Un Belge sur cinq fume, selon des chiffres de la Fondation contre le cancer. Cependant, ils sont 65% à vouloir arrêter. Alors qu’avant, les fumeurs envisageaient surtout d’arrêter entre 40 et 49 ans, «on assiste à une forte hausse des ventes de médicaments antitabac pour les 30-39 ans et les 60-69 ans», rapporte Gianni De Gaspari, co-fondateur de Viata.

Pour le psychologue et expert en accoutumance Paul Van Deun, cela est lié au fait que «les trentenaires entament souvent une nouvelle phase de leur vie: ils s’installent, construisent une maison, font des enfants, … Ils font également souvent du sport et, en raison de leur tabagisme, se heurtent à des difficultés physiques. Le tabac est en outre très cher et cette génération est plus que jamais consciente de ses effets néfastes sur la santé». Du côté des sexagénaires, ils commencent à ressentir des problèmes physiques: fatigue, toux, … «Cette génération plus âgée a encore du temps devant elle, mais perçoit les inconvénients du tabagisme. Arrêter constitue dès lors un choix délibéré afin de tirer le maximum des 20 prochaines années.»

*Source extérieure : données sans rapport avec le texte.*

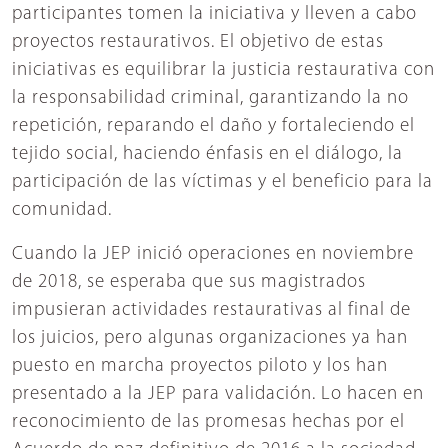
participantes tomen la iniciativa y lleven a cabo
proyectos restaurativos. El objetivo de estas
iniciativas es equilibrar la justicia restaurativa con
la responsabilidad criminal, garantizando la no
repetición, reparando el daño y fortaleciendo el
tejido social, haciendo énfasis en el diálogo, la
participación de las víctimas y el beneficio para la
comunidad.
Cuando la JEP inició operaciones en noviembre
de 2018, se esperaba que sus magistrados
impusieran actividades restaurativas al final de
los juicios, pero algunas organizaciones ya han
puesto en marcha proyectos piloto y los han
presentado a la JEP para validación. Lo hacen en
reconocimiento de las promesas hechas por el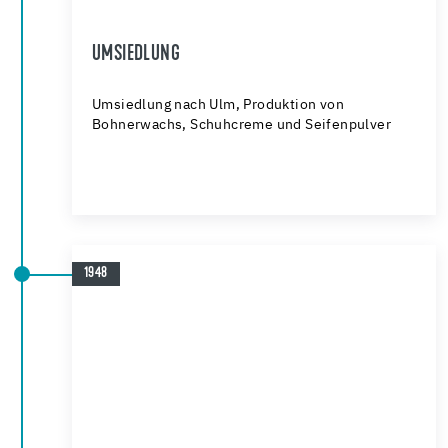
UMSIEDLUNG
Umsiedlung nach Ulm, Produktion von
Bohnerwachs, Schuhcreme und Seifenpulver
1948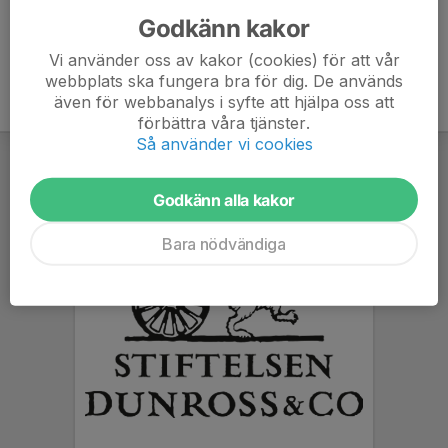
Godkänn kakor
Vi använder oss av kakor (cookies) för att vår
webbplats ska fungera bra för dig. De används
även för webbanalys i syfte att hjälpa oss att
förbättra våra tjänster.
Så använder vi cookies
Godkänn alla kakor
Bara nödvändiga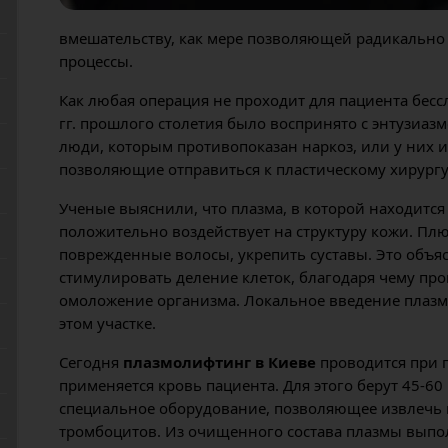
вмешательству, как мере позволяющей радикально
процессы.
Как любая операция не проходит для пациента бес
гг. прошлого столетия было воспринято с энтузиаз
люди, которым противопоказан наркоз, или у них 
позволяющие отправиться к пластическому хирургу
Ученые выяснили, что плазма, в которой находитс
положительно воздействует на структуру кожи. Пл
поврежденные волосы, укрепить суставы. Это объя
стимулировать деление клеток, благодаря чему пр
омоложение организма. Локальное введение плазмы
этом участке.
Сегодня
плазмолифтинг в Киеве
проводится при 
применяется кровь пациента. Для этого берут 45-60
специальное оборудование, позволяющее извлечь 
тромбоцитов. Из очищенного состава плазмы выпо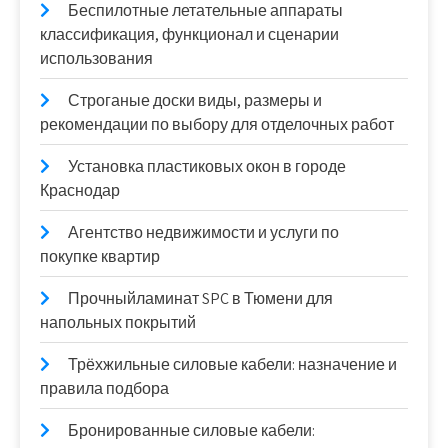
Беспилотные летательные аппараты
классификация, функционал и сценарии
использования
Строганые доски виды, размеры и
рекомендации по выбору для отделочных работ
Установка пластиковых окон в городе
Краснодар
Агентство недвижимости и услуги по
покупке квартир
Прочныйламинат SPC в Тюмени для
напольных покрытий
Трёхжильные силовые кабели: назначение и
правила подбора
Бронированные силовые кабели: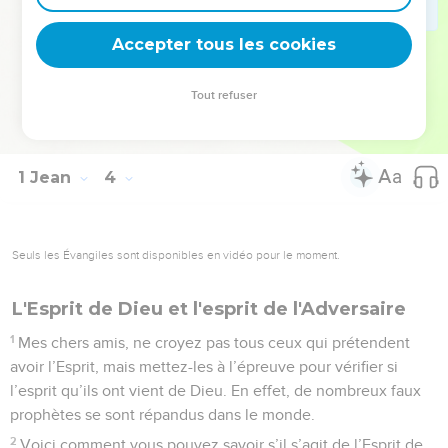
savons que Dieu demeure en nous : c’est grâce à l’Esprit
Accepter tous les cookies
Saint qu’il nous a donné.
© Société biblique française – Bibli’O, 1997, avec autorisation. Pour vous procurer
Tout refuser
une Bible imprimée, rendez-vous sur www.editionsbiblio.fr
1 Jean
4
Seuls les Évangiles sont disponibles en vidéo pour le moment.
L'Esprit de Dieu et l'esprit de l'Adversaire
1
Mes chers amis, ne croyez pas tous ceux qui prétendent
avoir l’Esprit, mais mettez-les à l’épreuve pour vérifier si
l’esprit qu’ils ont vient de Dieu. En effet, de nombreux faux
prophètes se sont répandus dans le monde.
2
Voici comment vous pouvez savoir s’il s’agit de l’Esprit de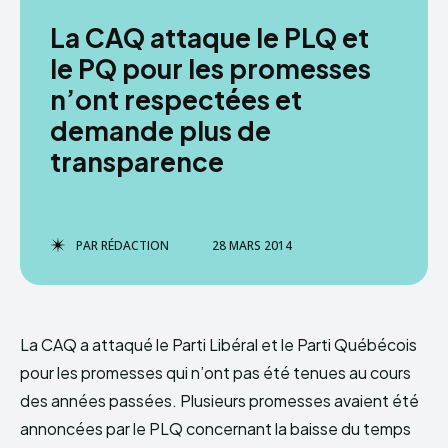
La CAQ attaque le PLQ et
le PQ pour les promesses
n’ont respectées et
demande plus de
transparence
PAR
RÉDACTION
28 MARS 2014
La CAQ a attaqué le Parti Libéral et le Parti Québécois
pour les promesses qui n’ont pas été tenues au cours
des années passées. Plusieurs promesses avaient été
annoncées par le PLQ concernant la baisse du temps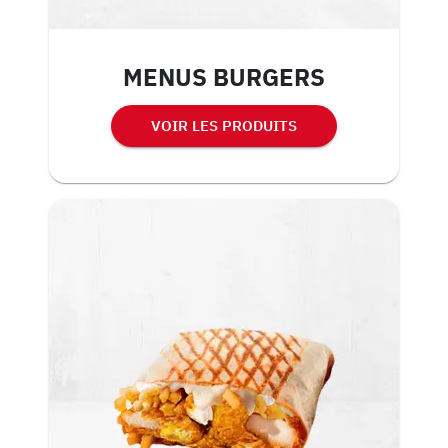
MENUS BURGERS
VOIR LES PRODUITS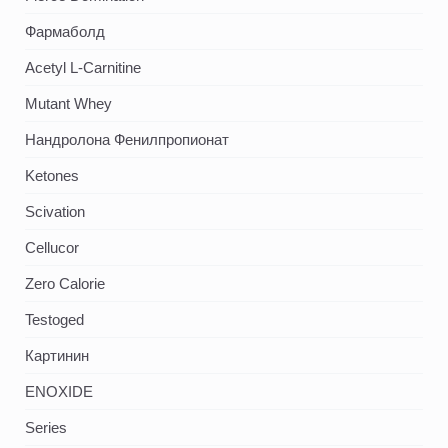
Фармаболд
Acetyl L-Carnitine
Mutant Whey
Нандролона Фенилпропионат
Ketones
Scivation
Cellucor
Zero Calorie
Testoged
Картинин
ENOXIDE
Series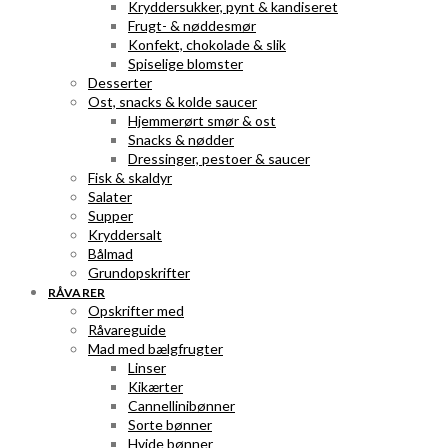
Kryddersukker, pynt & kandiseret
Frugt- & nøddesmør
Konfekt, chokolade & slik
Spiselige blomster
Desserter
Ost, snacks & kolde saucer
Hjemmerørt smør & ost
Snacks & nødder
Dressinger, pestoer & saucer
Fisk & skaldyr
Salater
Supper
Kryddersalt
Bålmad
Grundopskrifter
RÅVARER
Opskrifter med
Råvareguide
Mad med bælgfrugter
Linser
Kikærter
Cannellinibønner
Sorte bønner
Hvide bønner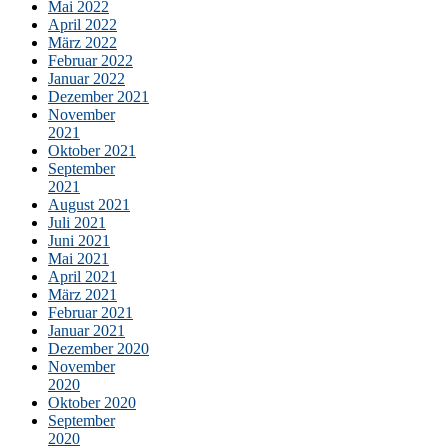
Mai 2022
April 2022
März 2022
Februar 2022
Januar 2022
Dezember 2021
November
2021
Oktober 2021
September
2021
August 2021
Juli 2021
Juni 2021
Mai 2021
April 2021
März 2021
Februar 2021
Januar 2021
Dezember 2020
November
2020
Oktober 2020
September
2020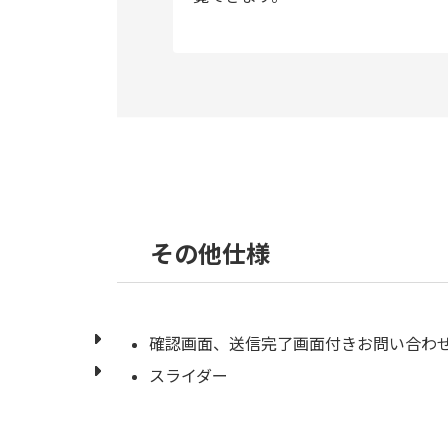
その他仕様
確認画面、送信完了画面付きお問い合わ
スライダー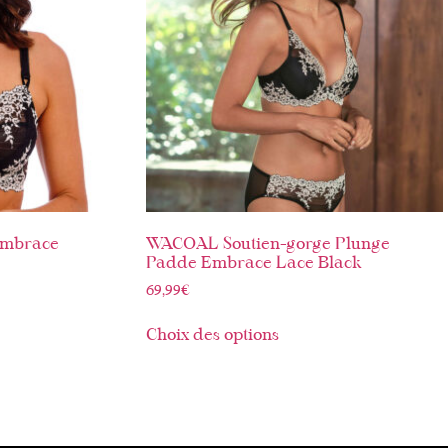
Embrace
WACOAL Soutien-gorge Plunge
Padde Embrace Lace Black
69,99
€
Choix des options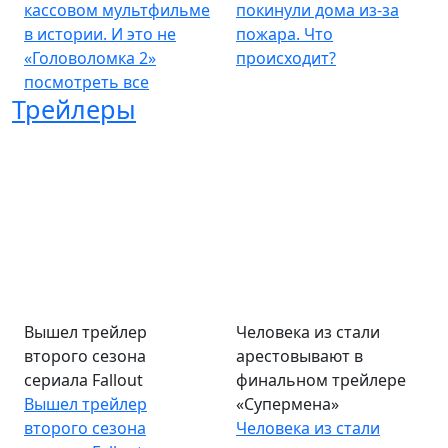
кассовом мультфильме
покинули дома из-за
в истории. И это не
пожара. Что
«Головоломка 2»
происходит?
посмотреть все
Трейлеры
Вышел трейлер
Человека из стали
второго сезона
арестовывают в
сериала Fallout
финальном трейлере
Вышел трейлер
«Супермена»
второго сезона
Человека из стали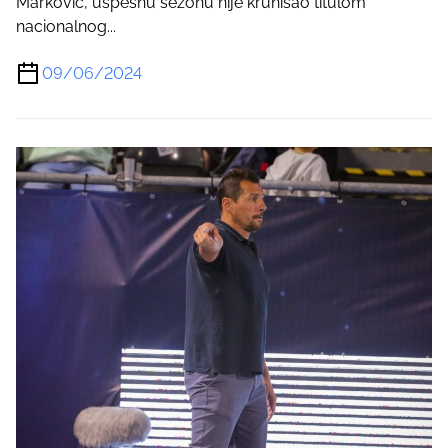
Marković, uspešnu sezonu nije krunisao titulom
nacionalnog...
09/06/2024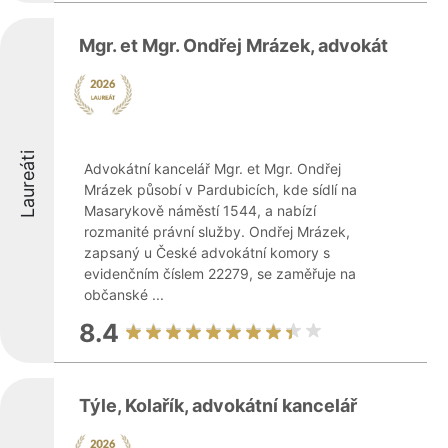
Mgr. et Mgr. Ondřej Mrázek, advokát
Laureáti
Advokátní kancelář Mgr. et Mgr. Ondřej
Mrázek působí v Pardubicích, kde sídlí na
Masarykově náměstí 1544, a nabízí
rozmanité právní služby. Ondřej Mrázek,
zapsaný u České advokátní komory s
evidenčním číslem 22279, se zaměřuje na
občanské ...
8.4
Týle, Kolařík, advokátní kancelář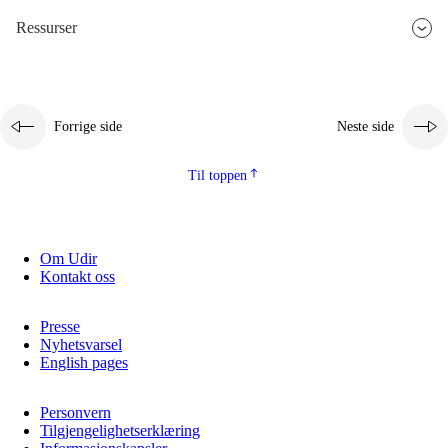
Ressurser
2.5.3
Bærekraftig utvikling
Forrige side
Neste side
Til toppen
Om Udir
Kontakt oss
Presse
Nyhetsvarsel
English pages
Personvern
Tilgjengelighetserklæring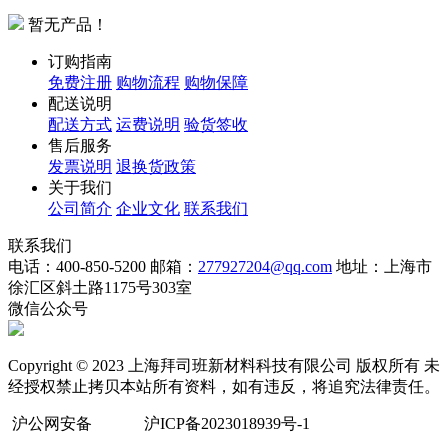
暂无产品！
订购指南
免费注册
购物流程
购物保障
配送说明
配送方式
运费说明
验货签收
售后服务
发票说明
退换货政策
关于我们
公司简介
企业文化
联系我们
联系我们
电话：400-850-5200
邮箱：
277927204@qq.com
地址：上海市
徐汇区斜土路1175号303室
微信公众号
Copyright © 2023 上海拜司班新材料科技有限公司 版权所有 未
经授权禁止拷贝本站所有资料，如有违反，将追究法律责任。
沪公网安备
沪ICP备2023018939号-1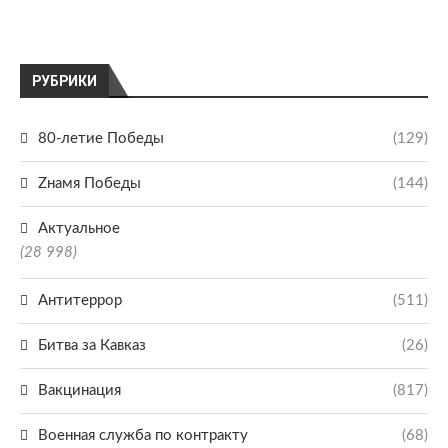
РУБРИКИ
80-летие Победы
(129)
Zнамя Победы
(144)
Актуальное
(28 998)
Антитеррор
(511)
Битва за Кавказ
(26)
Вакцинация
(817)
Военная служба по контракту
(68)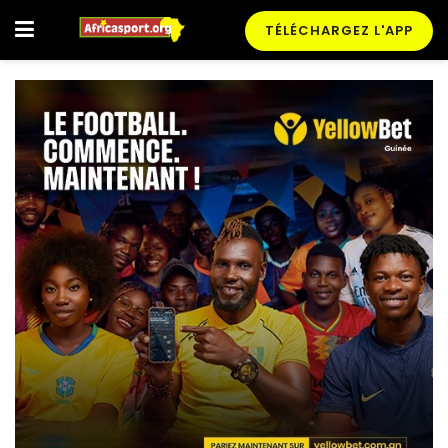
TÉLÉCHARGEZ L'APP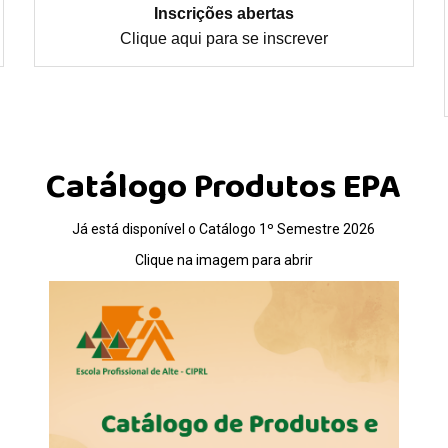
Inscrições abertas
Clique aqui para se inscrever
Catálogo Produtos EPA
Já está disponível o Catálogo 1º Semestre 2026
Clique na imagem para abrir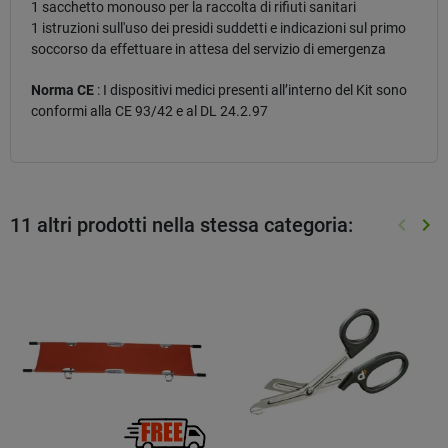
1 sacchetto monouso per la raccolta di rifiuti sanitari
1 istruzioni sull'uso dei presidi suddetti e indicazioni sul primo
soccorso da effettuare in attesa del servizio di emergenza
Norma CE
: I dispositivi medici presenti all’interno del Kit sono
conformi alla CE 93/42 e al DL 24.2.97
11 altri prodotti nella stessa categoria:
keyboard_arrow_left
keyboard_arrow_right
Preced
Suc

Avec les fêtes de fin d’année viennent aussi les bonnes résolutions. Mais, selon le psychologue, mieux vaut se préparer que de décider impulsivement d’arrêter le 1er janvier. «Partir d’un sentiment d’impuissance ou d’une attitude fataliste – ’je n’y arriverai jamais’ – et accrocher votre wagon au train des bonnes résolutions, c’est généralement un signe de faiblesse», selon lui. «Mais si vous choisissez délibérément d’arrêter et attendez le 1er janvier avec impatience, cela peut marcher.»